INSTRUCTIONS FOR THE TASK: Check every line of the records below for the string "button" and copy the ones that have it.

DATA FOR ANALYSIS:

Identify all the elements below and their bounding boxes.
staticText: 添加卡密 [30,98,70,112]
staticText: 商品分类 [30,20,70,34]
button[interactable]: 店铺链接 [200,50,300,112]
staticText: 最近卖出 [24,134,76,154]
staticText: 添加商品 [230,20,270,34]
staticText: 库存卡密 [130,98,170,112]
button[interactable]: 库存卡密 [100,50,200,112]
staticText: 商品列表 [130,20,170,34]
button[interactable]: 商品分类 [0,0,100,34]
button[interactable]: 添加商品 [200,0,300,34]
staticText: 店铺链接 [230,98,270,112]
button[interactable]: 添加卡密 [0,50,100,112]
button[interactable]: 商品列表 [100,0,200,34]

WRITTEN SOLUTION:
button[interactable]: 店铺链接 [200,50,300,112]
button[interactable]: 库存卡密 [100,50,200,112]
button[interactable]: 商品分类 [0,0,100,34]
button[interactable]: 添加商品 [200,0,300,34]
button[interactable]: 添加卡密 [0,50,100,112]
button[interactable]: 商品列表 [100,0,200,34]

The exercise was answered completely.